Work item =
Copy out the records in full, word for word, without pictures.
# # #
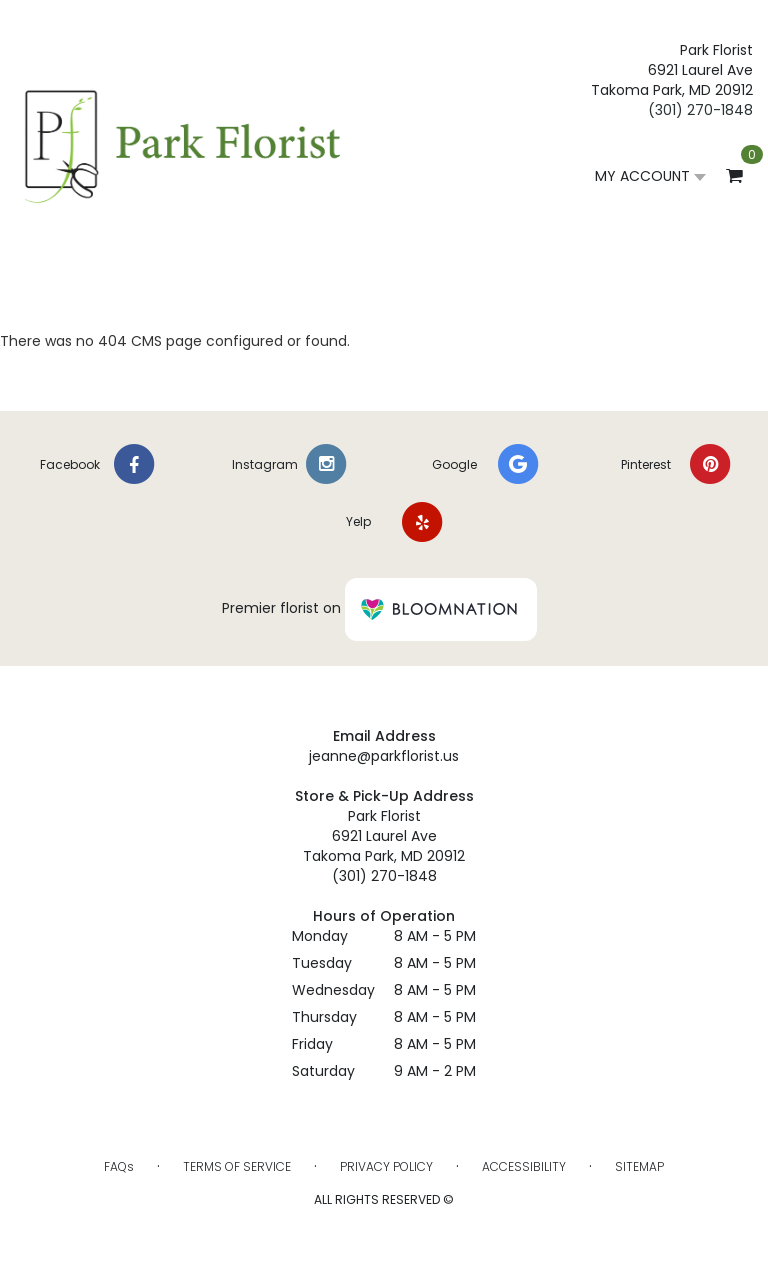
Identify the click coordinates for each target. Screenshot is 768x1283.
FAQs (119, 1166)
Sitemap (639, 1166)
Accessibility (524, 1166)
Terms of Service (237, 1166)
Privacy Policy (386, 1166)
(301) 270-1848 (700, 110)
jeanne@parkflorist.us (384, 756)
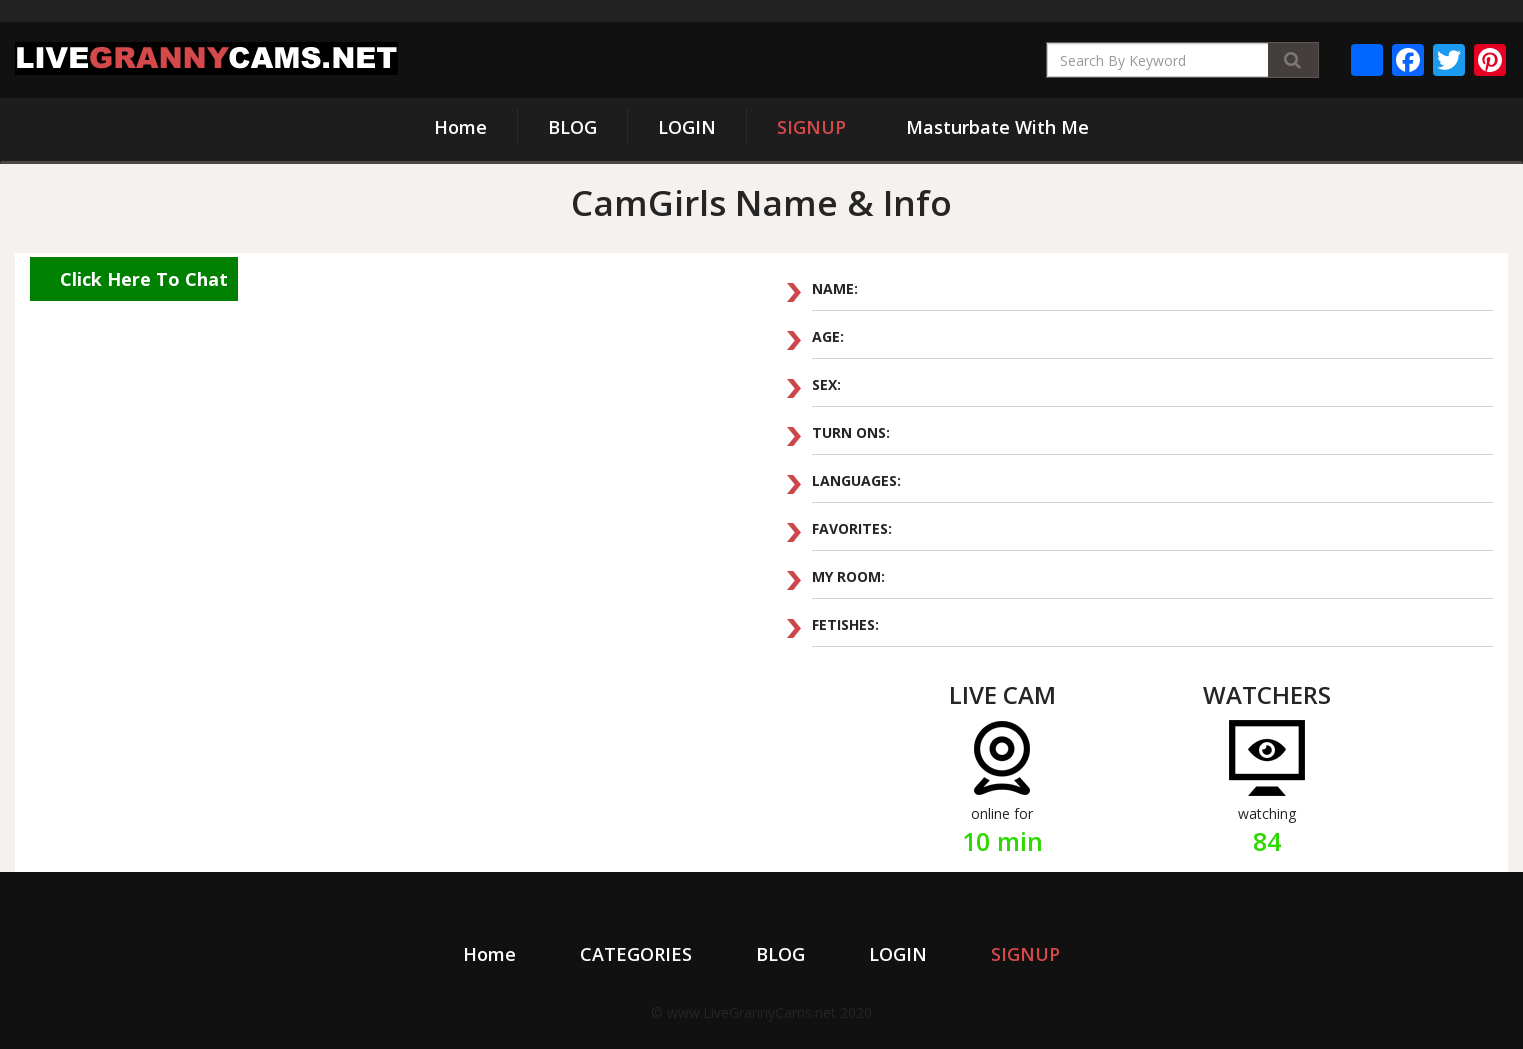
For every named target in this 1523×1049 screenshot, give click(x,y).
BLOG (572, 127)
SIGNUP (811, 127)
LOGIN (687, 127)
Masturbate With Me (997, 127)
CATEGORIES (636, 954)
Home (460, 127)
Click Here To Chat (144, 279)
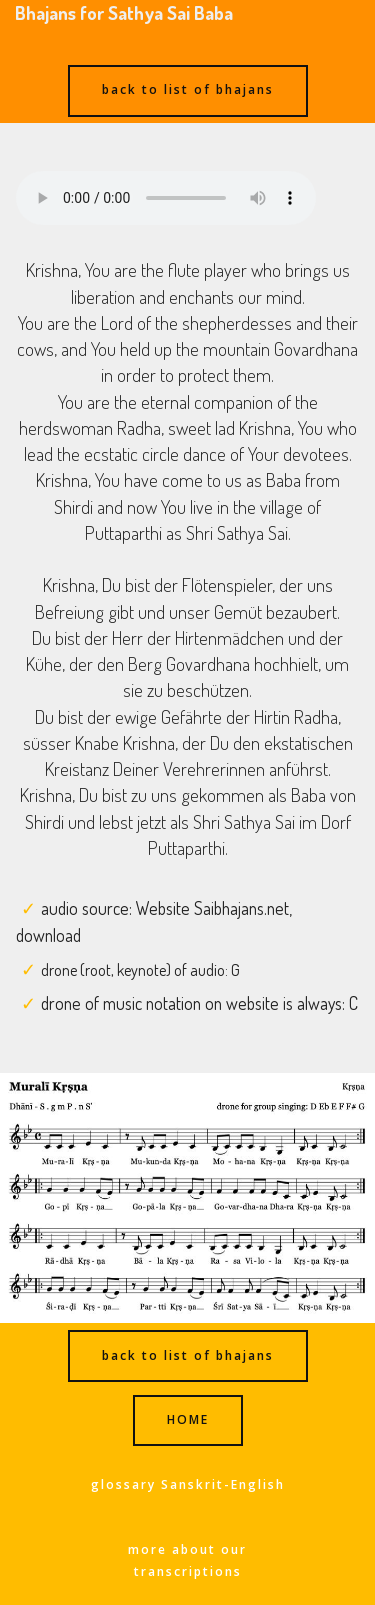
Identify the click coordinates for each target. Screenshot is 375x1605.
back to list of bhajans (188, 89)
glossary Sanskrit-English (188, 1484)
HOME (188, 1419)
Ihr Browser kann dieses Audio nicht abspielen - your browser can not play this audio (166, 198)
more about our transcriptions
# # #
Expected answer =
Identify the click coordinates for each target. Screenshot is 768x1283.
FAQs (119, 1166)
Sitemap (639, 1166)
Accessibility (524, 1166)
Terms of Service (237, 1166)
Privacy Policy (386, 1166)
(301) 270-1848 (700, 110)
jeanne@parkflorist.us (384, 756)
For every named target in this 1523×1049 screenshot, give click(x,y).
BLOG (572, 127)
SIGNUP (811, 127)
LOGIN (687, 127)
Masturbate With Me (997, 127)
CATEGORIES (636, 954)
Home (460, 127)
Click Here To Chat (144, 279)
Identify the click coordinates for each target. Screenshot is 375x1605.
back to list of bhajans (188, 89)
glossary Sanskrit-English (188, 1484)
HOME (188, 1419)
Ihr Browser kann dieses Audio nicht abspielen - your browser can not play this audio (166, 198)
more about our transcriptions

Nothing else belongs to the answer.